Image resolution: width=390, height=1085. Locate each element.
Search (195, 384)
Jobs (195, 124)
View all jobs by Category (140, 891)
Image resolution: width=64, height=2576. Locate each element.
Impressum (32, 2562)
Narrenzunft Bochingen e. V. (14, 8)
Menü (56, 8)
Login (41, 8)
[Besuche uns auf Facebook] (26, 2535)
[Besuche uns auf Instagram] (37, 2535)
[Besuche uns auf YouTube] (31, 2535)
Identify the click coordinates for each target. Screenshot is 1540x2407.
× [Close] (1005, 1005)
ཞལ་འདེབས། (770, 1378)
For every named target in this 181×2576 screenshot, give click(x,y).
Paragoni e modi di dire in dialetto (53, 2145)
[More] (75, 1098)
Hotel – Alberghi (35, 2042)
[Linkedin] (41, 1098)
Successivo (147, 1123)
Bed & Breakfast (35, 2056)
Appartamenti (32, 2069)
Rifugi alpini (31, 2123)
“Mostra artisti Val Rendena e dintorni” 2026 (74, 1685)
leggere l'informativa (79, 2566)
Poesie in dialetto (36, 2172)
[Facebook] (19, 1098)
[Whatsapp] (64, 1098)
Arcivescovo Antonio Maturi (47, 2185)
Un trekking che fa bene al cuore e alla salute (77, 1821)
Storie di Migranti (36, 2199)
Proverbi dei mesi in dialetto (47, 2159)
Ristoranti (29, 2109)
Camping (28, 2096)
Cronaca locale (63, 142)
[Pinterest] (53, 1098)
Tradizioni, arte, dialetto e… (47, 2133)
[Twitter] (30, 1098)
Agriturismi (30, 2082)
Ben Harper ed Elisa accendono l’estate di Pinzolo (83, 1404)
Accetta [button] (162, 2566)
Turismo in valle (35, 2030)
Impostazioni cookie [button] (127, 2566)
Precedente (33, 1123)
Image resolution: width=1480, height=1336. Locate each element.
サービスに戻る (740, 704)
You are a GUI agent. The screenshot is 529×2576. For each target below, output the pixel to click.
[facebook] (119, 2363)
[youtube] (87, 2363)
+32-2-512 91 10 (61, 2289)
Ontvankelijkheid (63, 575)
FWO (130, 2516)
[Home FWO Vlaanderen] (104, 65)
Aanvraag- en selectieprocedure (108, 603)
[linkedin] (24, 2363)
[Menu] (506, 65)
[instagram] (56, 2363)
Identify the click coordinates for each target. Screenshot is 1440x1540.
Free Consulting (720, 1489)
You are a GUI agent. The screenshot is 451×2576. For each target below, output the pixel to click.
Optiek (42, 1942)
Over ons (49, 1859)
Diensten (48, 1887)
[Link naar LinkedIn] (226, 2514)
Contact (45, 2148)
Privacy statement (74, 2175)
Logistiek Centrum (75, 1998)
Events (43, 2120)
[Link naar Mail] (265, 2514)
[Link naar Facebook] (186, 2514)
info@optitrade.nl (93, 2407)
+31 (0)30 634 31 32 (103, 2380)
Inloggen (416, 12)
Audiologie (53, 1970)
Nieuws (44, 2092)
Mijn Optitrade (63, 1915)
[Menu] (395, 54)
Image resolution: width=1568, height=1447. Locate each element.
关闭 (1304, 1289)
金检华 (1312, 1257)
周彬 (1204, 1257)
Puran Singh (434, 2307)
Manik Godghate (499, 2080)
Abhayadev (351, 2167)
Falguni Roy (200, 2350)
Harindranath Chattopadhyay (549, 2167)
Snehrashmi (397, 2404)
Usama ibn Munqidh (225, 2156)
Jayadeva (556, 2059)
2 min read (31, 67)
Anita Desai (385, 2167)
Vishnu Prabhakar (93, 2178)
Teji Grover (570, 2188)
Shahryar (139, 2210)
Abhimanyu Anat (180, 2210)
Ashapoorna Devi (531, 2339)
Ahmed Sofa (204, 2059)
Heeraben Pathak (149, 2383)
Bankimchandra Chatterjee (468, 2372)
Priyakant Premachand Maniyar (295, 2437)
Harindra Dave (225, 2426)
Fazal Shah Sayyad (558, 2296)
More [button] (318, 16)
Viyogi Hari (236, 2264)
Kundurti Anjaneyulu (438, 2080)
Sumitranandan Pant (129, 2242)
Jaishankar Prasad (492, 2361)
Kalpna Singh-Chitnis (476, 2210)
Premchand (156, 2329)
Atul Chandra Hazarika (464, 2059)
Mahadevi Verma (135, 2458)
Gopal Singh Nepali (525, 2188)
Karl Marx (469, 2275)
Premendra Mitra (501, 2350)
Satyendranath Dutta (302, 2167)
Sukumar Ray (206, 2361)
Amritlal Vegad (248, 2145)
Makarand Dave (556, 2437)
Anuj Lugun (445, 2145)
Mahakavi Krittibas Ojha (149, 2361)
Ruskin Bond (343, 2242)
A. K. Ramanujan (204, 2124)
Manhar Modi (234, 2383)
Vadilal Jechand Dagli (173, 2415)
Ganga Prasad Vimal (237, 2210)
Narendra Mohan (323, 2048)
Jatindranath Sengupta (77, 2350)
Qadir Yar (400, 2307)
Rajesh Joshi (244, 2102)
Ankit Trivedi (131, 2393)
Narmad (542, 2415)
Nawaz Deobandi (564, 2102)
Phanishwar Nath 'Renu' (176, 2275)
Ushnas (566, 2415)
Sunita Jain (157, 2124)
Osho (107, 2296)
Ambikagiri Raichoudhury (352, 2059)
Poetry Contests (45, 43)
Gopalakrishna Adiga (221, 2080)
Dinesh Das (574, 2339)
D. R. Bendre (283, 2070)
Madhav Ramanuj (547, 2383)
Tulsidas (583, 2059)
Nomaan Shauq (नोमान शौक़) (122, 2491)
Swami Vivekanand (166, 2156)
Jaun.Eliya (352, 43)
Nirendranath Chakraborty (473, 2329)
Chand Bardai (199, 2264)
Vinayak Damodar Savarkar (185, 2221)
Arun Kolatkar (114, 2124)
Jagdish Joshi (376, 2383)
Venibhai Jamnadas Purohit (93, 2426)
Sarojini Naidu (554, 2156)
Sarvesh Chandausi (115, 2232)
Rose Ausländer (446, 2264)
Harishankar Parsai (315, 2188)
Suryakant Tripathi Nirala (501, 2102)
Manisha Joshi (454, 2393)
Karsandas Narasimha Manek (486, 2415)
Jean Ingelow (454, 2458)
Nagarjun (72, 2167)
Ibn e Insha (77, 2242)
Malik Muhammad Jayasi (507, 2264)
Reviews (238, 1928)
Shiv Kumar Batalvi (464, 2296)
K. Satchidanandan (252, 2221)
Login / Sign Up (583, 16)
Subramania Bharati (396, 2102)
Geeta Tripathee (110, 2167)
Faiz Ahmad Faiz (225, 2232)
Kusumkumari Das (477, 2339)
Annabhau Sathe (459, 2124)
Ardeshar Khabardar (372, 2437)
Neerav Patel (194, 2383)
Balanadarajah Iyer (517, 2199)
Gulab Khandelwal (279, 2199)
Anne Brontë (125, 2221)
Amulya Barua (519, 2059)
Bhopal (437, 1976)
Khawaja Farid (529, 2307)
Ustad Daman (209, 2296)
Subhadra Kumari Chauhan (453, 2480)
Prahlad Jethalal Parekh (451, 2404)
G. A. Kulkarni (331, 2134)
- - - -
=== What to produce ===
In the listing above, find the line holding "Ben Harper ed" and the line holding "Events (43, 2120)", then output those two lines and every line between them exactly.

=== Exercise result ===
Ben Harper ed Elisa accendono l’estate di Pinzolo (83, 1404)
Accetta [button] (162, 2566)
Turismo in valle (35, 2030)
Impostazioni cookie [button] (127, 2566)
Precedente (33, 1123)
Image resolution: width=1480, height=1336. Locate each element.
サービスに戻る (740, 704)
You are a GUI agent. The screenshot is 529×2576. For each target below, output the pixel to click.
[facebook] (119, 2363)
[youtube] (87, 2363)
+32-2-512 91 10 (61, 2289)
Ontvankelijkheid (63, 575)
FWO (130, 2516)
[Home FWO Vlaanderen] (104, 65)
Aanvraag- en selectieprocedure (108, 603)
[linkedin] (24, 2363)
[Menu] (506, 65)
[instagram] (56, 2363)
Identify the click coordinates for each target. Screenshot is 1440x1540.
Free Consulting (720, 1489)
You are a GUI agent. The screenshot is 451×2576. For each target below, output the pixel to click.
Optiek (42, 1942)
Over ons (49, 1859)
Diensten (48, 1887)
[Link naar LinkedIn] (226, 2514)
Contact (45, 2148)
Privacy statement (74, 2175)
Logistiek Centrum (75, 1998)
Events (43, 2120)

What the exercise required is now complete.